▶ [YOUR OBJECTIVE] Only the lines of the data holding the string "Notes" need to be returned.

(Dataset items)
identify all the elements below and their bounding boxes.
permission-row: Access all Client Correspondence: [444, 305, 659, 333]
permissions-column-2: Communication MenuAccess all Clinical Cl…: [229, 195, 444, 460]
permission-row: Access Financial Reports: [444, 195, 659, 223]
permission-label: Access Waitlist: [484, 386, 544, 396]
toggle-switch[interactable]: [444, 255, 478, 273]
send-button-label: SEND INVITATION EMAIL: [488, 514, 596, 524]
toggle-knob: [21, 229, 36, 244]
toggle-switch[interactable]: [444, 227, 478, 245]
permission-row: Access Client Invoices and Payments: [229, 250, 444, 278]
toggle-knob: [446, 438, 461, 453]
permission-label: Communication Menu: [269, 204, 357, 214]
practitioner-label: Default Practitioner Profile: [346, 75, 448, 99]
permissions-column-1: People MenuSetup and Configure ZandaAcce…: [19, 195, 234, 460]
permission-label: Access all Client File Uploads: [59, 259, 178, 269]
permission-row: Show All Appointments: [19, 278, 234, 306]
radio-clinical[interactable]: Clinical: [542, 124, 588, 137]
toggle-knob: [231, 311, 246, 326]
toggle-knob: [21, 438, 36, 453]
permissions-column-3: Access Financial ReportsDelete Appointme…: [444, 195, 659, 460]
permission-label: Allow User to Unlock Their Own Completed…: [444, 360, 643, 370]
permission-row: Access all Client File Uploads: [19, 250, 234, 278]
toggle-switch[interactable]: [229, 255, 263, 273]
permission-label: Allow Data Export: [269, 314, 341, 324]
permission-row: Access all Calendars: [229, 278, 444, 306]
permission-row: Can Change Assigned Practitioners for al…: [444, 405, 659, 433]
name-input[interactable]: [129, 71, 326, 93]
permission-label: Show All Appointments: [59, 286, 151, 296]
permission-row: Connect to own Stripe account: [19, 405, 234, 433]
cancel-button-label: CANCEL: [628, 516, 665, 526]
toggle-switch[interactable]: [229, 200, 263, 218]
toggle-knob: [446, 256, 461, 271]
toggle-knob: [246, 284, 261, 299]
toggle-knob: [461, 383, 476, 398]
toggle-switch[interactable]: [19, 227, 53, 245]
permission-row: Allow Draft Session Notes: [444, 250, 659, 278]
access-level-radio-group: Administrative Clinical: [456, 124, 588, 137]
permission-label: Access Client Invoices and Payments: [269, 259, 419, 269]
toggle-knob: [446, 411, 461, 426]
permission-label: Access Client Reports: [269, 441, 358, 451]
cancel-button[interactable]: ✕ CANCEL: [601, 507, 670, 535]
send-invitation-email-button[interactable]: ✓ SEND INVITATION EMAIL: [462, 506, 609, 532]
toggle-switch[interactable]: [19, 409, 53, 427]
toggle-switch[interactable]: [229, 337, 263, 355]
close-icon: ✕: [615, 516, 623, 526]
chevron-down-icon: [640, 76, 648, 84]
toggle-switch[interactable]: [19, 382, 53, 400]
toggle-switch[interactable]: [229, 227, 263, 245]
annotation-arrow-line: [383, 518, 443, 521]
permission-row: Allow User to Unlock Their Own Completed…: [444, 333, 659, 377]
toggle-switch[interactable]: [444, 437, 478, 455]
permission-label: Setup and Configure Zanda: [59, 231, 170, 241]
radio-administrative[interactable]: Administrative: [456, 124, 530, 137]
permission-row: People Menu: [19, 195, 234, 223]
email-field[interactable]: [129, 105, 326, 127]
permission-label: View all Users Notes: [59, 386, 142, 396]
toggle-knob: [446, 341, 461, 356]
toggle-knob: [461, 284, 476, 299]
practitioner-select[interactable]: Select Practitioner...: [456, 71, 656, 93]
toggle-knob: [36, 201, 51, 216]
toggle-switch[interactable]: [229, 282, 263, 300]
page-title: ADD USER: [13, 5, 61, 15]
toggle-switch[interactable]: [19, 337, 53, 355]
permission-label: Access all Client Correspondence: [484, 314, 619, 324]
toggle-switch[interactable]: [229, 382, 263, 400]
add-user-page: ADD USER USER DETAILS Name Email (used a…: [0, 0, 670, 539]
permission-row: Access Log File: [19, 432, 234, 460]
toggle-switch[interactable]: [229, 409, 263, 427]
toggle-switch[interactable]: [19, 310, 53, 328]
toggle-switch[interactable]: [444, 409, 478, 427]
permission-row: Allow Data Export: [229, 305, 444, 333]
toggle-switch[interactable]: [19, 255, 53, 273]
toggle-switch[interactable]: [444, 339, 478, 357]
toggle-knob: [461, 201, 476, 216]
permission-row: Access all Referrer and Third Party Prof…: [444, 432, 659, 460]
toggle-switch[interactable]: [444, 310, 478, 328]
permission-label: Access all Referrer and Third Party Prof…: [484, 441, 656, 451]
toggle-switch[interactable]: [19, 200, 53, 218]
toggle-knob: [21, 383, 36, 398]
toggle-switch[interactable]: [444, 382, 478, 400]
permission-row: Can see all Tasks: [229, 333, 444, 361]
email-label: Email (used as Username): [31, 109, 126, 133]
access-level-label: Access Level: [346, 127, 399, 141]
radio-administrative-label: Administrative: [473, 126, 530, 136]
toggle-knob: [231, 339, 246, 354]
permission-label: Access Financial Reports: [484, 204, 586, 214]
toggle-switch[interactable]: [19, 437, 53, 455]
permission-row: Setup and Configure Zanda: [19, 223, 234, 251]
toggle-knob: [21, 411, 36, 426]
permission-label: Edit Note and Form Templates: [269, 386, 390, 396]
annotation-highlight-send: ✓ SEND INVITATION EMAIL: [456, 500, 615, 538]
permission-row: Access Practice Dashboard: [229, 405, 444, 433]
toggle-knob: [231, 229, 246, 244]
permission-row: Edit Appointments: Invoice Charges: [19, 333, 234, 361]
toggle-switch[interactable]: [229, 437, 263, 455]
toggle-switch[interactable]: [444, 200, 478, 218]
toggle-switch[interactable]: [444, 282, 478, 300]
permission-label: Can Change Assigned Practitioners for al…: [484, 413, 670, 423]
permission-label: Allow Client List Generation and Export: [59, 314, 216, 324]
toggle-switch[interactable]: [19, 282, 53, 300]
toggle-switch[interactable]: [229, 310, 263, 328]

▶ [SOLUTION TO THIS TASK]
permission-row: Allow Draft Session Notes: [444, 250, 659, 278]
permission-label: View all Users Notes: [59, 386, 142, 396]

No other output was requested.